Insurer settles in RPS death

By The Spokesman-Review
 

The insurance company representing River Park Square garage has reached a settlement with the family of a woman who died when her Subaru fell from the structure’s fifth floor in April.

Robert Rembert, the attorney who represents the family of Jo Ellen Savage, of Pullman, confirmed the settlement Tuesday.

Details on the agreement were sparse.

“It really was a very quiet and direct agreement between those two parties that did not involve anyone else,” said Jennifer West, mall spokeswoman.

Rembert and the insurance company, Safeco, declined to provide further information.

Savage died April 8 after her car fell from the garage onto the entry ramp below. Witnesses told police she was driving slowly.

The settlement means the Cowles Co. likely will be spared another high-profile court case involving its lawsuit-plagued garage. The structure became a symbol of controversy as financial agreements between River Park Square and the city of Spokane fell apart soon after construction was completed in 1999.

The Cowles Co. also owns The Spokesman-Review.

Mall officials announced in early August that they will strengthen the barriers by attaching steel rods and plates to outside-facing walls. That action appears to have helped lead to the settlement.

“The owner’s public dedication to making improvements in the garage was a significant factor in achieving some sort of resolution,” Rembert said.

Mall officials have insisted throughout the controversy following the crash that they maintained it at a high standard. A series of reports on the garage starting in 1989, however, raised questions about the structure’s condition.

Sara Britton, a Safeco spokeswoman, said the company does not release details of settlements, to protect the privacy of customers.

“I would advise you to talk to the insured and other parties involved,” she said.

Cowles Co. Chairwoman Betsy Cowles, through an assistant, declined to comment.

“We don’t even have a copy of the agreement,” said Bill D. Symmes, an attorney who represented River Park Square when former Spokane City Councilman Stephen Eugster tried unsuccessfully to have the garage deemed a public nuisance.

Symmes said any money Safeco agreed to pay the Savage family would be Safeco’s.

Savage’s family never filed a lawsuit on the matter but had asked the city to close the garage until the walls were improved.

In 1993, engineer Richard Atwood warned River Park Square officials of problems in the walls.
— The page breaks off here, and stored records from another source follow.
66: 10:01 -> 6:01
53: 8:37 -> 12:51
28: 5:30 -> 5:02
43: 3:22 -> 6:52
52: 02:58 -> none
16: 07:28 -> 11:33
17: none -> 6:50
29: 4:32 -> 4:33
He recommended the garage erect cables to prevent cars from hitting barriers or that the owners conduct more extensive tests. Neither action was taken, though mall officials say they made other improvements and conducted other tests.

A report completed this summer by an engineering firm hired by the Cowles Co. showed that all but six of the garage’s 268 L-shaped barriers met required building codes. Still, because reinforcing steel was misplaced in many of the barriers during construction, the report says, the walls were not as strong as designed.

Mall officials had said they hoped improvements would be completed by the end of summer. However, the company needs approval of a permit to start construction.

The city’s building department is waiting to approve the permit until an independent analysis of the proposed plans is completed, city spokeswoman Marlene Feist said.